Washington, D.C. — I feel that [my ancestors] do watch and guide, and I also feel that they join me in the hope that this story of our people can help alleviate the legacies of the fact that preponderantly the histories have been written by the winners.
– Alex Haley, from the conclusion of Roots
This August marked the centennial of the birth of Alex Haley, the Pulitzer Prize-winning author whose landmark book Roots opened so many eyes to the harsh truth about American slavery and its aftermath. In an era of renewed debate over who gets to tell the histories we teach our children, his legacy is as significant as ever.
Roots’ 1976 publication came at a seminal moment in American history. Cities across America were hosting celebrations of the nation’s bicentennial and the founding creed set forth in the Declaration of Independence: “We hold these truths to be self-evident, that all men are created equal, that they are endowed by their Creator with certain unalienable Rights, that among these are Life, Liberty and the pursuit of Happiness.” But at the 1963 March on Washington, Dr. Martin Luther King, Jr. reminded our nation and world that America had never fully lived up to that promise: “When the architects of our republic wrote the magnificent words of the Constitution and the Declaration of Independence, they were signing a promissory note to which every American was to fall heir.
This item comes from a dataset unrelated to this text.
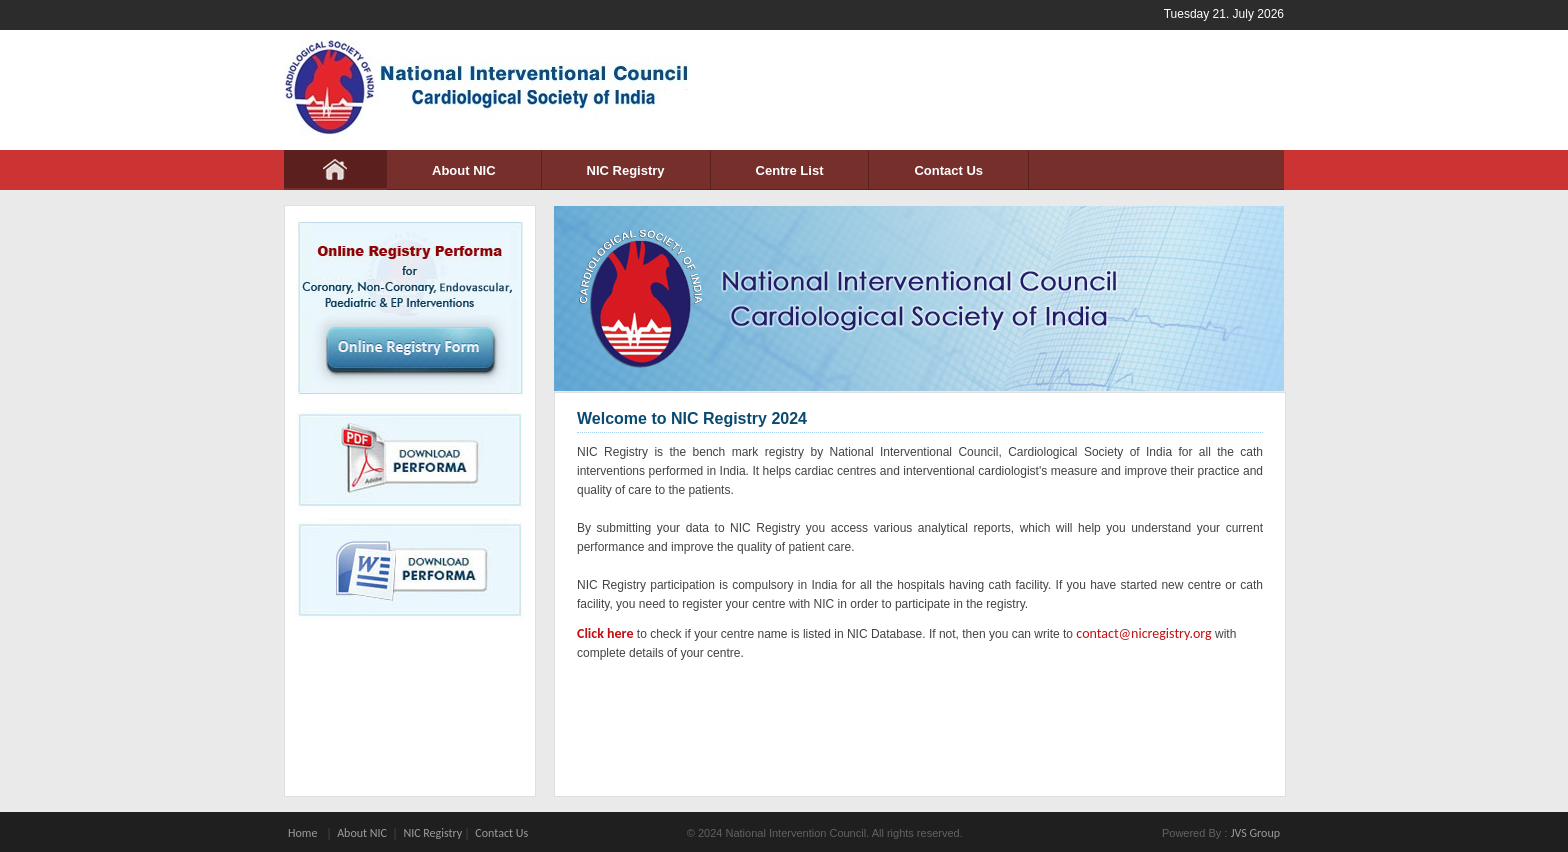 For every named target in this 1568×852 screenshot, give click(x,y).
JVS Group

This note was a promise that all men, yes, black men as well as white men, would be guaranteed the ‘unalienable Rights’ of ‘Life, Liberty and the pursuit of Happiness.’ It is obvious today that America has defaulted on this promissory note insofar as her citizens of color are concerned. Instead of honoring this sacred obligation, America has given the Negro people a bad check, a check which has come back marked ‘insufficient funds.’”
With Roots, Alex Haley provided an epic lesson in American history through the story of his American family—slavery from the enslaved people’s point of view. His book spent months on the bestseller list and the 1977 television adaptation shattered viewing records as it gave tens of millions of people a visual, visceral experience of the true horrors of slavery. For the first time descendants of slaves, descendants of slave owners, and people of all backgrounds were sharing a common experience and understanding of America’s original sin whose aftereffects still radiate across our land. Acknowledging that truth together was a transformative experience.
Over the last year we have seen a welcome surge of new commitments and new willingness to confront the truth about American history, especially the ugly legacies of slavery and Native American genocide. But predictably, we are also seeing retrenchment and backlash from familiar corners. We must remain firmly committed to telling the truth about our history and promoting dialogue about the ways today’s structural, cultural, racial, and economic inequalities reflect the seeds from our violent past of genocide, slavery, and Jim Crow which still poison the soil and political discourse of our nation. Only confronting the truth about our nation’s profound birth defects and struggling deliberately to overcome them with open eyes, hearts, minds, and deeds will set us free.
In 1994 the Children’s Defense Fund (CDF) bought Alex Haley’s 157-acre farm in Clinton, Tennessee to engage people of all ages, races, and faiths in this continued struggle and in servant leadership development, intergenerational, interfaith, and interracial dialogue, and spiritual renewal. Every year faith leaders gather for spiritual retreats and great preaching, and young leaders come to learn from elders about nonviolent strategies for seeking racial and economic justice. Gurgling creeks run through the property, mountains lurk in the background, and trees rustle in the wind. Thanks to the generosity of Barnes and Noble founder and chair Len Riggio and his wife Louise, Haley Farm has been blessed as the only place with two Maya Lin-designed buildings in existence: the Langston Hughes Library, with its Maya Angelou and John Hope Franklin reading room, and the Riggio-Lynch Chapel. I have been struck by how many of the thousands of people who have come through Haley Farm’s gates say it feels like home and the communities we once experienced. It is a smoke free, drug free, alcohol free, violence free, and hate free environment grounded in love and mutual respect.
The largest annual gathering at Haley Farm brings together about 2,000 college-aged young people who train intensively to return to their local communities to teach thousands of children in CDF Freedom Schools® programs designed to stop summer learning loss, close the educational achievement gap, and empower children to make a difference in their schools, communities, nation, and world. They hear from leading educators, historians, and children’s and young adult book authors and discuss how to truthfully teach history to help children of all races understand our nation’s roots and how they can make a difference in closing the gaps in their communities between America’s dream and reality. Together they and all of us must help write the next chapter in our ongoing struggle to make America a more perfect union.
At the dedication of CDF Haley Farm, people of every race, faith, and discipline committed to help build a movement to Leave No Child Behind® and to ensure every child a healthy start, a head start, a fair start, a safe start, and a moral start in life and successful passage to adulthood with the help of caring families and communities. That struggle must continue until the prophet Zechariah’s vision of “the city full of boys and girls playing in its streets”—safely and joyfully—is realized all over our violence-saturated land. I thank Alex Haley for reminding African Americans and all Americans of our roots, strengths, struggles, courage, faith, and God-given human capacity to overcome adversity.